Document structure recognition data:
---
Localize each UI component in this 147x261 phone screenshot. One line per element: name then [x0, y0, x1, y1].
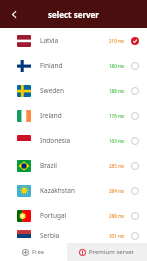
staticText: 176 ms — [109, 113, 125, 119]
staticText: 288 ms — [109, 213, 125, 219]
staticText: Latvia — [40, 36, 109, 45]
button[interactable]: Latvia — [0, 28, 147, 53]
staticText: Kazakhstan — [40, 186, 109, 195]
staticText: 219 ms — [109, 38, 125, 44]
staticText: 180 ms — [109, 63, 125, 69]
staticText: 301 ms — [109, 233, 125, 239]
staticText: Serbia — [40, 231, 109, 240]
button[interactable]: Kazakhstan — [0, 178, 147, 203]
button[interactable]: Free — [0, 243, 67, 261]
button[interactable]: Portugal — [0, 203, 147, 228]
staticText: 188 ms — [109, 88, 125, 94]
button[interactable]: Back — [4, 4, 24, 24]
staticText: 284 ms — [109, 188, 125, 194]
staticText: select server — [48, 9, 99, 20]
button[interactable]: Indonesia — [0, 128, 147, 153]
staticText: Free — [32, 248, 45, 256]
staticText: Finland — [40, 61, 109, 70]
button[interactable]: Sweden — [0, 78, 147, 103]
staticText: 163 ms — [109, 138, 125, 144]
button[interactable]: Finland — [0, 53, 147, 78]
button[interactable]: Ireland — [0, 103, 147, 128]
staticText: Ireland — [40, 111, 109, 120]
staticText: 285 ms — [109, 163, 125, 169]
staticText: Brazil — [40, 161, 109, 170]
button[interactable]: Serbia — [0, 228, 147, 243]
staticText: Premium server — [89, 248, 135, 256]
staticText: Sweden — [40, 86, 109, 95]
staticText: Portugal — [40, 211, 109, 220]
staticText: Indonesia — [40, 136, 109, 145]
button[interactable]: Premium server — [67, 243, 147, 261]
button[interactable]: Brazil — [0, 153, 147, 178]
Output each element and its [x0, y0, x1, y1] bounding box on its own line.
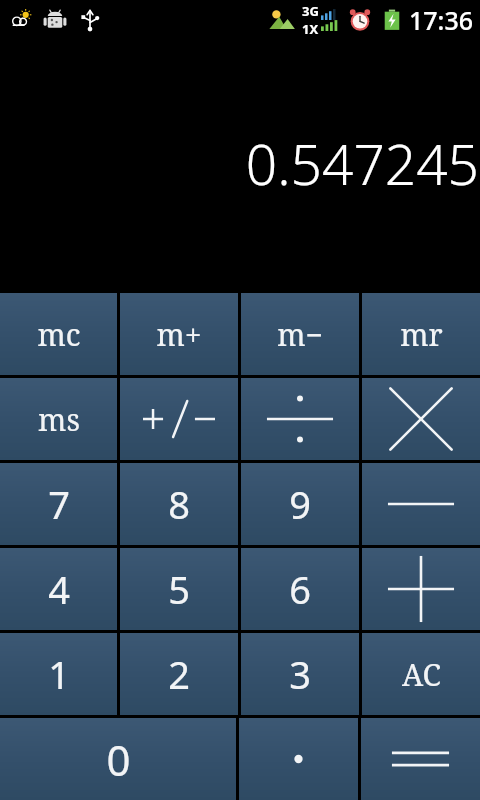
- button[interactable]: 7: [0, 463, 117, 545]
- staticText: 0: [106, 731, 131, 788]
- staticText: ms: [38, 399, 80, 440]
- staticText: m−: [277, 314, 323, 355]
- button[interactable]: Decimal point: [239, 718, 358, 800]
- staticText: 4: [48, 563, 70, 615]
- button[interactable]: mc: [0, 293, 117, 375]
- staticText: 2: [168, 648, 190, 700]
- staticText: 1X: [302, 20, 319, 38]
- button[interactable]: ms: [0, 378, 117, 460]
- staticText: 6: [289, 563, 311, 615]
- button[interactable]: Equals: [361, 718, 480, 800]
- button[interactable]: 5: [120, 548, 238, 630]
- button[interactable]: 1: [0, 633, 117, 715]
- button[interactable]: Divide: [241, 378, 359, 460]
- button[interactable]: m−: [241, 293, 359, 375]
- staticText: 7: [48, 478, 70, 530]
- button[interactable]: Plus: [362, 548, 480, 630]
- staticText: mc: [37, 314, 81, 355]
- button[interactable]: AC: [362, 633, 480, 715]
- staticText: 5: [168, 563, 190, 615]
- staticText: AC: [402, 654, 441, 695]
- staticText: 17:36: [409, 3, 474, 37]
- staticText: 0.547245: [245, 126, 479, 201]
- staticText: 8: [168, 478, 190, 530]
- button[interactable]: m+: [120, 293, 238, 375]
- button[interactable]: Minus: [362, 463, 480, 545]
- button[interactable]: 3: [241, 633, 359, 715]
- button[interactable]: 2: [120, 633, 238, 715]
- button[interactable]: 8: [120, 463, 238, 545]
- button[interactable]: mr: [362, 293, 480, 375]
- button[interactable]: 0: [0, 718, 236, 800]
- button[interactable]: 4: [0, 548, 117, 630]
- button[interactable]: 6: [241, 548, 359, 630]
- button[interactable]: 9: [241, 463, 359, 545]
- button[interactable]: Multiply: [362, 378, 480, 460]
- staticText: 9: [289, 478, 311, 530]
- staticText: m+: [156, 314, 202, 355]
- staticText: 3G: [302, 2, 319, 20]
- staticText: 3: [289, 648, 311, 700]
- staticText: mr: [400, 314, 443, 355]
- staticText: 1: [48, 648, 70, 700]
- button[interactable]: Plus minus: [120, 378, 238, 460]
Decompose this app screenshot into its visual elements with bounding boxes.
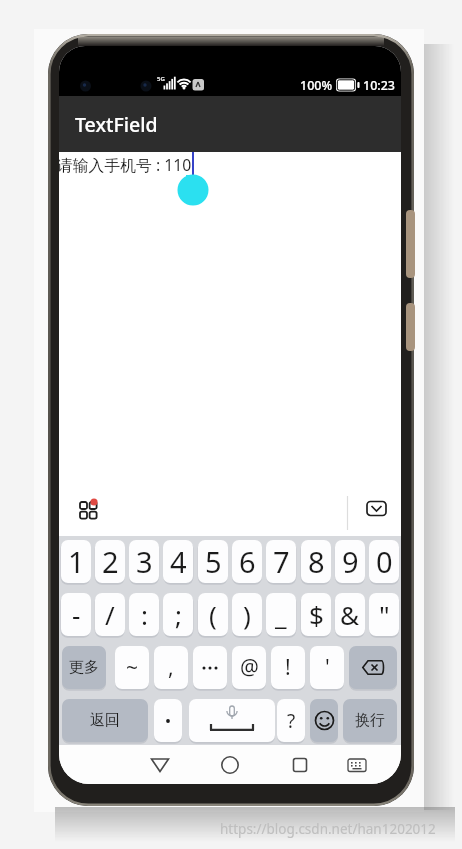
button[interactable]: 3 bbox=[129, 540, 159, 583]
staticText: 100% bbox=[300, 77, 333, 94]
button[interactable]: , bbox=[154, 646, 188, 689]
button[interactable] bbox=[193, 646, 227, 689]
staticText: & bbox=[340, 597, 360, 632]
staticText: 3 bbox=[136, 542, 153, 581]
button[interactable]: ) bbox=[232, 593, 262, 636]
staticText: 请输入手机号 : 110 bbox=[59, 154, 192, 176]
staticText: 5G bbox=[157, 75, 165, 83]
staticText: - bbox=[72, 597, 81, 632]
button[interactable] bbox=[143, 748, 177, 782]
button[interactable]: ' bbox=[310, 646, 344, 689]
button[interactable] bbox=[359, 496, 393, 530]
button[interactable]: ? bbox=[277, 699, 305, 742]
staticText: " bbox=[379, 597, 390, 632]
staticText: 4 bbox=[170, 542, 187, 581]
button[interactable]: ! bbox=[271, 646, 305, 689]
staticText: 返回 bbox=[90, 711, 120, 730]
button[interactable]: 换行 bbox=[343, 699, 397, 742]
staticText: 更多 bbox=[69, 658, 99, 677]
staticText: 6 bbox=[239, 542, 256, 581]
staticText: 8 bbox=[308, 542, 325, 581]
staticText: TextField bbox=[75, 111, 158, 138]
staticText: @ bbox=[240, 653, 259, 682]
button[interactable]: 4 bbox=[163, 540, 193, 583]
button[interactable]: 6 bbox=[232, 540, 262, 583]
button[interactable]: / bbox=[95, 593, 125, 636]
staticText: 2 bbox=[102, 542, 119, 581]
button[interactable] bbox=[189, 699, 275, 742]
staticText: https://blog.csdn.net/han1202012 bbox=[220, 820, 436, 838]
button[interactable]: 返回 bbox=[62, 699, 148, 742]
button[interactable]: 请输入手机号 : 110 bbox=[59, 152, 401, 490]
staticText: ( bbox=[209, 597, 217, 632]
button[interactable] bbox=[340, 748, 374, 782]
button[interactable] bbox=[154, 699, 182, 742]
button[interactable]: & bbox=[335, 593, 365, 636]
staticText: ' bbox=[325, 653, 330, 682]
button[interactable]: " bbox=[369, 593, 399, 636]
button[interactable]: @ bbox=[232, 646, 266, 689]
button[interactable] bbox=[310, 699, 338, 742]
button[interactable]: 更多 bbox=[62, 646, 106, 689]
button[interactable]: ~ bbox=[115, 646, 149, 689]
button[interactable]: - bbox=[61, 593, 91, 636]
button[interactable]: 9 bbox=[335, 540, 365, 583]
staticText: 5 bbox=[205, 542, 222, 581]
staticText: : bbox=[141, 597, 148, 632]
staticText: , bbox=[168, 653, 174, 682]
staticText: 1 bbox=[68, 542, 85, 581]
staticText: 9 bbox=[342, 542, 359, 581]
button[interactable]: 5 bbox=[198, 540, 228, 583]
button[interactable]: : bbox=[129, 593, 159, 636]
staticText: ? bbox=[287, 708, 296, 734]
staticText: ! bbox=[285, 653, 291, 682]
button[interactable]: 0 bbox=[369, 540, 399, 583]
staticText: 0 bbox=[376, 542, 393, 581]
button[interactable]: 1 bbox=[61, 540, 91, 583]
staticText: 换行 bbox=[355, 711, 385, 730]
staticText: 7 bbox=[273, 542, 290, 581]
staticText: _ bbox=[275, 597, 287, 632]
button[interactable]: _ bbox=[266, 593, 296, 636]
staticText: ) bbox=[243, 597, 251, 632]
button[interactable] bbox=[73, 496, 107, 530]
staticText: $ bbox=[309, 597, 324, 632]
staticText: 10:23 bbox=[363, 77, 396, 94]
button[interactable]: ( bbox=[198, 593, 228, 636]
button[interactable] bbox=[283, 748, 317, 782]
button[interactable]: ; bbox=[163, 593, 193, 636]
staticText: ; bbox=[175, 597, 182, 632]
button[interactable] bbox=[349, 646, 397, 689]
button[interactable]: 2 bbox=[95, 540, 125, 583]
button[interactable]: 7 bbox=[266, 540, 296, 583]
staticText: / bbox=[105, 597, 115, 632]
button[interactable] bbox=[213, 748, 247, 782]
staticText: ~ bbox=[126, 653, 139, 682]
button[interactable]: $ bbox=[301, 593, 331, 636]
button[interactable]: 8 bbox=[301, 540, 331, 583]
---
■ What needs to be done ■
Show the lines in the entries above that include the string "Finland".

■ Exercise answer ■
staticText: Finland — [40, 61, 109, 70]
button[interactable]: Finland — [0, 53, 147, 78]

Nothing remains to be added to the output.